I just had a chance to test drive the Plantronics .Audio 480 USB Headset also known as the Virtual Phone Booth. While I generally have problems with all in-the-ear headphones, these felt better in my ears than many others I have tried.

For example the Shure E3c Sound Isolating Earphones (currently discontinued) don't fit in my ears well and subsequently I have to resort to the ear plug type adapter that you roll tightly and then let expand in your ear.

The problem with the Shure ear buds is that if your fingers are not absolutely just-washed clean, the buds get dirty and don't work as well -- they then need replacement. This includes the carbon residue from newspapers that you don't even realize is embedded in your fingers.

Another problem is if you take one of these foam ear buds out to speak with someone on a flight you have to take time to roll it again before reinserting it back in your ear.

I am somewhat impressed with the sound quality of the Plantronics headset. In tests of dance, pop and classical music, I thought the range of frequencies transmitted to be good. Don't expect body shaking bass but for a headset of this size, the sound quality is above average.

Where these headphones shine however is as a portable VoIP headset allowing you access to Skype or any other soft client. There is a wire thin and light microphone boom that comes down to your mouth from the left headphone.

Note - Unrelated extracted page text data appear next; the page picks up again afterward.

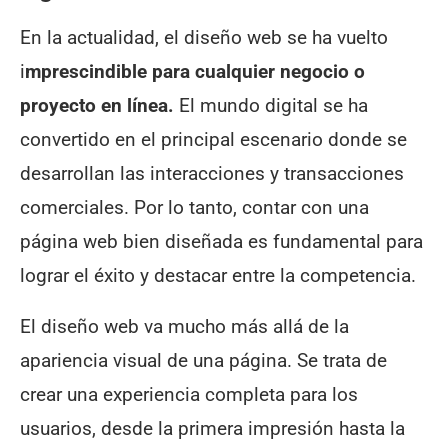
En la actualidad, el diseño web se ha vuelto
i
mprescindible para cualquier negocio o
proyecto en línea.
El mundo digital se ha
convertido en el principal escenario donde se
desarrollan las interacciones y transacciones
comerciales. Por lo tanto, contar con una
página web bien diseñada es fundamental para
lograr el éxito y destacar entre la competencia.
El diseño web va mucho más allá de la
apariencia visual de una página. Se trata de
crear una experiencia completa para los
usuarios, desde la primera impresión hasta la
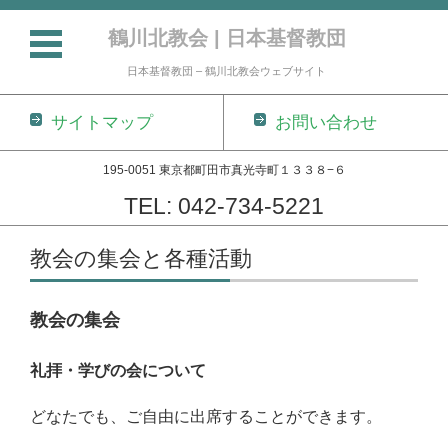
鶴川北教会 | 日本基督教団
日本基督教団 – 鶴川北教会ウェブサイト
サイトマップ
お問い合わせ
195-0051 東京都町田市真光寺町１３３８−６
TEL: 042-734-5221
コンテンツに移動
教会の集会と各種活動
教会の集会
礼拝・学びの会について
どなたでも、ご自由に出席することができます。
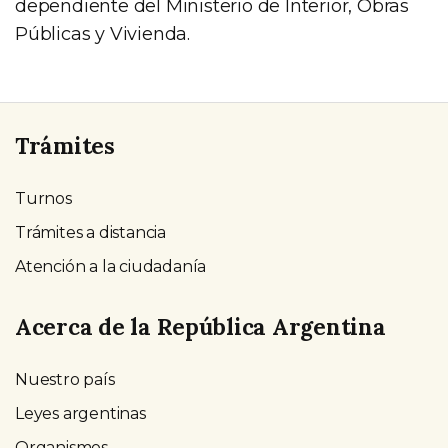
dependiente del Ministerio de Interior, Obras
Públicas y Vivienda.
Trámites
Turnos
Trámites a distancia
Atención a la ciudadanía
Acerca de la República Argentina
Nuestro país
Leyes argentinas
Organismos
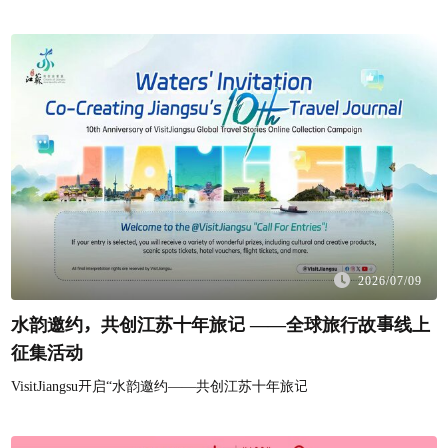
2026/07/09
水韵邀约，共创江苏十年旅记 ——全球旅行故事线上
征集活动
VisitJiangsu开启“水韵邀约——共创江苏十年旅记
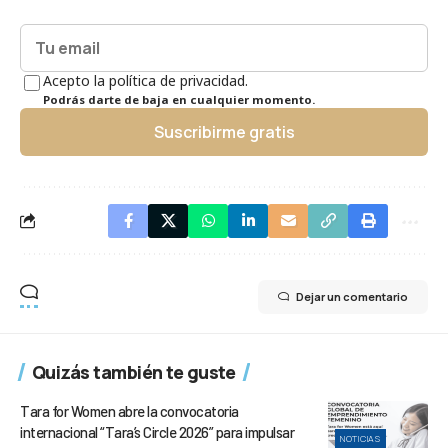
Acepto la política de privacidad.
Podrás darte de baja en cualquier momento.
Suscribirme gratis
Dejar un comentario
Quizás también te guste
Tara for Women abre la convocatoria
internacional “Tara’s Circle 2026” para impulsar
NOTICIAS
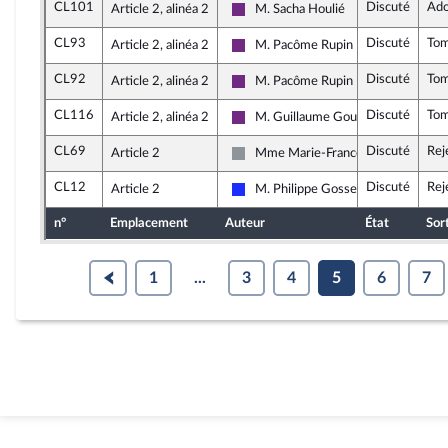
CL101
Discuté
Ado
Article 2, alinéa 2
M. Sacha Houlié
La République en Marche
CL93
Discuté
To
Article 2, alinéa 2
M. Pacôme Rupin
La République en Marche
CL92
Discuté
To
Article 2, alinéa 2
M. Pacôme Rupin
La République en Marche
CL116
Discuté
To
Article 2, alinéa 2
M. Guillaume Gouffier Valente
La République en Marche
CL69
Discuté
Rej
Article 2
Mme Marie-France Lorho
Non inscrit
CL12
Discuté
Rej
Article 2
M. Philippe Gosselin
Les Républicains
n°
Emplacement
Auteur
État
Sor
1
...
3
4
5
6
7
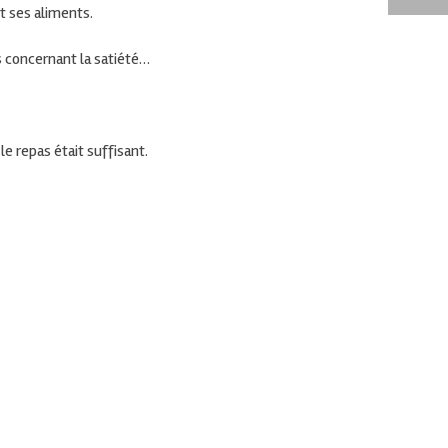
 ses aliments.
s concernant la satiété…
e repas était suffisant.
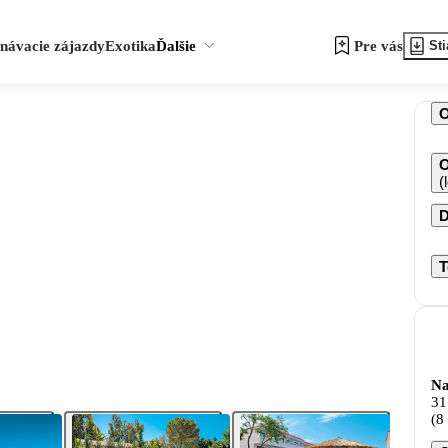
návacie zájazdy
Exotika
Ďalšie
Pre vás
Sti
O
(
D
T
Na
31
(8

I have experienced this microphone slowly dragging the left headphone out of my ear and an easy fix was to just twist the mike up and over the ear bud.

In addition, there is a  USB dongle the size of a small pack of gum which also has connectors for headphones and microphone. This device works with PC and MAC and could be used in situations where a USB connection is more handy or if there are no connectors for microphone and speaker.

Thoughts on how to make the .Audio 480 better are a button to kill the sound (there is a mute button and volume control slider) and I would extend the length of the cord by about 18 inches. Update: I would also bump up the frequency response on the high end to 20 kHz from 10 kHz.

Other than that, the .Audio 480 seems like a must have for the road warrior's laptop case.